Thirdly, psycho-education is one of the important components in any form of therapy. And psycho-education begins right from the first interview itself. Very often the interview serves as a tool to clarify doudts or misconceptions of the client. For example, in a client with a sexual dysfunction who comes for sex therapy, during the process of the interview and assessment itself, the therapist will be able to make out what mis-informations, misconceptions and wrong ideas the client is harbouring. Clarifications and psycho-educative information can be provided during the interview process itself.

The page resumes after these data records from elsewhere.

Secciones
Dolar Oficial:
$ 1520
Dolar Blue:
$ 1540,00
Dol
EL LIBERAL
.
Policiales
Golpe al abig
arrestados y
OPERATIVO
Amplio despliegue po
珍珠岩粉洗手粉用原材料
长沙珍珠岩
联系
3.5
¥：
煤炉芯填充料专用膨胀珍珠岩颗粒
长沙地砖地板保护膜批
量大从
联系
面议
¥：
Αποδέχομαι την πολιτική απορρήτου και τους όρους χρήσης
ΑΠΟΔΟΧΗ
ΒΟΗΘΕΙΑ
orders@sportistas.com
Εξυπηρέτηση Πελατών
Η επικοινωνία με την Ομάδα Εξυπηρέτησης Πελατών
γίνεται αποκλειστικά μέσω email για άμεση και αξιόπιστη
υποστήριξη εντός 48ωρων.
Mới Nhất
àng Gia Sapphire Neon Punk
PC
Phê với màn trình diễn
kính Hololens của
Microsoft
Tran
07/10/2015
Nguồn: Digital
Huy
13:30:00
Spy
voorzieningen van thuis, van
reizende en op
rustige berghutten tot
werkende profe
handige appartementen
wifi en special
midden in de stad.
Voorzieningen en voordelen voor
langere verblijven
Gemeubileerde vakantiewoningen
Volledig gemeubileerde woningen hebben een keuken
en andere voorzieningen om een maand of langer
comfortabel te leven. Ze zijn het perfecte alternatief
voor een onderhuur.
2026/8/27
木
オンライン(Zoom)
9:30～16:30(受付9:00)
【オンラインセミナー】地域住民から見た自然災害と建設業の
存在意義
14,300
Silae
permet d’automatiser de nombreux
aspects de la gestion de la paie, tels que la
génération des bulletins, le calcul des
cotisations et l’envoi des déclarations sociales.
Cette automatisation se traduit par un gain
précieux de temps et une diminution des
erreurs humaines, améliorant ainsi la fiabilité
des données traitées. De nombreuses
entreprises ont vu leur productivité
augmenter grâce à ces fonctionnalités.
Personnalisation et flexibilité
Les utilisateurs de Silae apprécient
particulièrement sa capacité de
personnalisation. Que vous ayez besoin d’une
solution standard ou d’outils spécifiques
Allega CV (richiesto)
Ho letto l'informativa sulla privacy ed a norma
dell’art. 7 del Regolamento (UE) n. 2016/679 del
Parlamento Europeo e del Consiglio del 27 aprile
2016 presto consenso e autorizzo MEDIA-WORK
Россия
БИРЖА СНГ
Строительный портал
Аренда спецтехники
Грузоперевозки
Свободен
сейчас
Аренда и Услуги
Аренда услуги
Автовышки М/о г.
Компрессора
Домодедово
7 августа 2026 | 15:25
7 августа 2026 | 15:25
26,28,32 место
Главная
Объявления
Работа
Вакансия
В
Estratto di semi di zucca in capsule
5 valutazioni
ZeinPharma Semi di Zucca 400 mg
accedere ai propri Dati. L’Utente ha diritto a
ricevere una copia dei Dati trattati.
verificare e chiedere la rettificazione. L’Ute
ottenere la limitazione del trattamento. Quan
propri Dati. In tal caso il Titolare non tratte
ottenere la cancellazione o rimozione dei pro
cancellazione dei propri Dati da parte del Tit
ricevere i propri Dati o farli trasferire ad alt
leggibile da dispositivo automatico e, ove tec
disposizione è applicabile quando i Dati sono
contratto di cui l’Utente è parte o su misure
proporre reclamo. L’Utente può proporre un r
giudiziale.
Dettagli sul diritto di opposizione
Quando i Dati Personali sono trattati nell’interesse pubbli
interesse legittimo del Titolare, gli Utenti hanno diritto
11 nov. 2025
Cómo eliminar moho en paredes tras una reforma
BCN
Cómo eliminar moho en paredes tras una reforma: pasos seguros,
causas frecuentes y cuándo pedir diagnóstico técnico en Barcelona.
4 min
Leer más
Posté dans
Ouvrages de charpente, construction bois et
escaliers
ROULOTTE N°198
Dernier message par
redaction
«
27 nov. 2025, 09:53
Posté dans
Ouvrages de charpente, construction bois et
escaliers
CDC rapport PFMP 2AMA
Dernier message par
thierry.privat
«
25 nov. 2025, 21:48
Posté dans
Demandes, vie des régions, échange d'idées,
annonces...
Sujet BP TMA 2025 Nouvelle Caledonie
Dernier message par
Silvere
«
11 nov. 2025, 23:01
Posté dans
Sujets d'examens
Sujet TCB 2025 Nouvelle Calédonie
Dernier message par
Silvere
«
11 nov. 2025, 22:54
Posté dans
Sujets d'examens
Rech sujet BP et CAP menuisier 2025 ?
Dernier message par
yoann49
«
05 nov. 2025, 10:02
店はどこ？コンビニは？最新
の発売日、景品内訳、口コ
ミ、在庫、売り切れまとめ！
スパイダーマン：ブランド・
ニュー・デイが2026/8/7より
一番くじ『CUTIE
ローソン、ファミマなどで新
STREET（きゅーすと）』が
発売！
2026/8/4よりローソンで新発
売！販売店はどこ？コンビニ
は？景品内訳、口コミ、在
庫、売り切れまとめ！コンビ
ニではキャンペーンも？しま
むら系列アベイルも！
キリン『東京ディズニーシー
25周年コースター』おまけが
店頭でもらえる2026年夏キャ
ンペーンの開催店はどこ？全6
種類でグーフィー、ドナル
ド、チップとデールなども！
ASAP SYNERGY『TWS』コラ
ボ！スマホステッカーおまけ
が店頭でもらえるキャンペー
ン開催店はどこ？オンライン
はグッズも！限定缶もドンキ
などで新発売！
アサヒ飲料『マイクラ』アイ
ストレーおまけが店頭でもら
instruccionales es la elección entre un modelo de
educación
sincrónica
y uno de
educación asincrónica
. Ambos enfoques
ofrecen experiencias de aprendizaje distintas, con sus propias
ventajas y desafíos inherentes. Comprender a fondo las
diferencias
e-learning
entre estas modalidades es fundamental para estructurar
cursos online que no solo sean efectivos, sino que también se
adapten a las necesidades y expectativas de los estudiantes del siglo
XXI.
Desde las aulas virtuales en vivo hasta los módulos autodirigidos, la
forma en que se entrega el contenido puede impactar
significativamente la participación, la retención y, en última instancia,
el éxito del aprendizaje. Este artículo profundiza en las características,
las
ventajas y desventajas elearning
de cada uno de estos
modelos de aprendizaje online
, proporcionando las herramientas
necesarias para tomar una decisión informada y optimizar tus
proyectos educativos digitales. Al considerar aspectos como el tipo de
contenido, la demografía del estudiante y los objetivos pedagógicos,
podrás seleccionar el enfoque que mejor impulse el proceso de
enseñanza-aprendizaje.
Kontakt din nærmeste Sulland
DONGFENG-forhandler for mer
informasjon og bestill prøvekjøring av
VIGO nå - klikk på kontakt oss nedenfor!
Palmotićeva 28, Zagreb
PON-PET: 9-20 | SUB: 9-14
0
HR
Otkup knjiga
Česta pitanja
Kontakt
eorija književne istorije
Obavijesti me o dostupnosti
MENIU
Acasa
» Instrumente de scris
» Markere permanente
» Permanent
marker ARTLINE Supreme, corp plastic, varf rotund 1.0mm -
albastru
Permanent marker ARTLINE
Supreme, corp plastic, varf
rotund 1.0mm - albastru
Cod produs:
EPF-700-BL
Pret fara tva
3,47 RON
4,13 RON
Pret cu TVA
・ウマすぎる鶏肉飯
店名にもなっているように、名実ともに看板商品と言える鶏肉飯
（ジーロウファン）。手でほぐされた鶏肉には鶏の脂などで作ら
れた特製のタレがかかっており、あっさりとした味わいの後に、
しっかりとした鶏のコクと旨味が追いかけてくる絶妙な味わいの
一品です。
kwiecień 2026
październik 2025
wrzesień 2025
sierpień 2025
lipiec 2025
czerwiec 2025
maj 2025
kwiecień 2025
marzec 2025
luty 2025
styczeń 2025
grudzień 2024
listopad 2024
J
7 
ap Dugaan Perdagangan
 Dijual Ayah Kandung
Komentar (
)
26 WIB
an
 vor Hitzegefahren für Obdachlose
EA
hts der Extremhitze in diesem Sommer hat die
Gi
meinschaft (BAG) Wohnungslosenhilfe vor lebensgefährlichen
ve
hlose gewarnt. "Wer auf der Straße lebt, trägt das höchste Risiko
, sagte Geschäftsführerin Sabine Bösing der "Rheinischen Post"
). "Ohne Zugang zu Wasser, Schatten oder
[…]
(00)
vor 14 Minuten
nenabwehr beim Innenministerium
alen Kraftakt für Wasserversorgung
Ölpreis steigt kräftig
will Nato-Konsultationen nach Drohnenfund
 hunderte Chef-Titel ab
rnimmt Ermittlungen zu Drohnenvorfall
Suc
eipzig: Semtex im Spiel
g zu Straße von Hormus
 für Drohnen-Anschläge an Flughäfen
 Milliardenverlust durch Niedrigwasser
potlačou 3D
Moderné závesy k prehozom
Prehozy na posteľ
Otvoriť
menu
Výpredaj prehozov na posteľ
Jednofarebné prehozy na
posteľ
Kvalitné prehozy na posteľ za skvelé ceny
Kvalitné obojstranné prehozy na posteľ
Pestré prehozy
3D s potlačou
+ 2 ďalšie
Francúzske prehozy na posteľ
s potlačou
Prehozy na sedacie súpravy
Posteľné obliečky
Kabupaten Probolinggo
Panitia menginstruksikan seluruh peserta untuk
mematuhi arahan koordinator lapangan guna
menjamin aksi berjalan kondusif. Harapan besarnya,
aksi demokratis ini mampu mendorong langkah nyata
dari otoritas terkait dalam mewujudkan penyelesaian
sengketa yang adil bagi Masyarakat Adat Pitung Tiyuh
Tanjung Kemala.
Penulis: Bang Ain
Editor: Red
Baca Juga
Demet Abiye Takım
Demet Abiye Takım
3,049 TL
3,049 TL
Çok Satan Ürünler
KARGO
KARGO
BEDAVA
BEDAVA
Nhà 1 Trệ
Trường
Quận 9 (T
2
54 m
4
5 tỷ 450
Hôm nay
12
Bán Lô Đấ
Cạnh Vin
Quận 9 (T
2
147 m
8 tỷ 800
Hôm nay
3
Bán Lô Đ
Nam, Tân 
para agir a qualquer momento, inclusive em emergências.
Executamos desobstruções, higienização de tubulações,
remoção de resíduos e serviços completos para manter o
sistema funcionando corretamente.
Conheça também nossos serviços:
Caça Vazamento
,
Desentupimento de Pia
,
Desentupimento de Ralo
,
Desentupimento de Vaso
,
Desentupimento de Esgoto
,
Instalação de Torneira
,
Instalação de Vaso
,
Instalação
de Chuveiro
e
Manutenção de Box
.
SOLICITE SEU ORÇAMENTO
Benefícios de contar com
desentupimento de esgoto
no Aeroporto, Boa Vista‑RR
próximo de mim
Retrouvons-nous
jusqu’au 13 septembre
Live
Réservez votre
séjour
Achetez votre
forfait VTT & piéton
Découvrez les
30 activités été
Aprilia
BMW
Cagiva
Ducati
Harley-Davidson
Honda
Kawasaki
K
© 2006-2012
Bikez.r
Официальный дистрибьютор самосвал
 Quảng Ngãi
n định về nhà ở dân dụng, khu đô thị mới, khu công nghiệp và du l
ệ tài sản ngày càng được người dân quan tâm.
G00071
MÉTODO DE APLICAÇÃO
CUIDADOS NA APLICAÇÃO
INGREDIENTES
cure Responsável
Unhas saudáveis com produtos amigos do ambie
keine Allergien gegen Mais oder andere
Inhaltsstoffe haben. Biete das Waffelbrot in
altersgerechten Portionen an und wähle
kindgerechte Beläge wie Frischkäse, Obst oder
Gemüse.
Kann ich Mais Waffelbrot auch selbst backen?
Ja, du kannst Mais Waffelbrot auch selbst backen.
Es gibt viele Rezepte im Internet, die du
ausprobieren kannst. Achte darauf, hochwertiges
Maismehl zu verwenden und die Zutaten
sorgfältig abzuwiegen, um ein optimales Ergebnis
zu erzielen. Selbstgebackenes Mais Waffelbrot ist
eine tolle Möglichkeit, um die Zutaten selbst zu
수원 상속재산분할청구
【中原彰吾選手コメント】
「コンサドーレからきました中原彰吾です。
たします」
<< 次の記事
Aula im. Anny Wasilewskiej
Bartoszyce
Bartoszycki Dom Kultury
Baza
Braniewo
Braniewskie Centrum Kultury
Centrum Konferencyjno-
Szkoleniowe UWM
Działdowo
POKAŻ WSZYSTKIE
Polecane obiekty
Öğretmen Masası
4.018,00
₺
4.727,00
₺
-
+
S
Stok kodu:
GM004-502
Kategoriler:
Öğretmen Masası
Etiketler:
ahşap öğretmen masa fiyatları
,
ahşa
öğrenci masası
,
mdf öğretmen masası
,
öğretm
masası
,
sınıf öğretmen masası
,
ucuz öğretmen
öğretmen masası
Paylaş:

Fourthly, in the contemplation stage, many clients will come out with resistance to therapy. Though they may be seriously considering a change, still, there can be a lot of inner resistance which comes through. Now, the therapist should approach this part cautiously. If the therapist is too firm and confrontational, the client may get irritated and walk off. On the other hand, if the therapist is too lenient and accommodating, then the client can become manipulative and sometimes, overpowering. So, a right balance has to be struck. There is an effective technique which the therapist can adopt, called “rolling with resistance”, where the therapist rolls along with the patients efforts to resist, but still doesn’t stands firm in his stand.
Finally, it is important to remember that in the contemplation stage, the client is actually in a genuine dilemma whether to change or not. This confusion is often distressing to the client – because, on one hand the client realizes his problem, but on the other hand, it seems very difficult to change himself / herself. So, while dealing with a client who is in this delicate stage, the therapist should be supportive. It is important not to be judgemental or patronizing. This will only cause the rapport to suffer and the client will drop out of therapy. So, the approach should be supportive and flexible.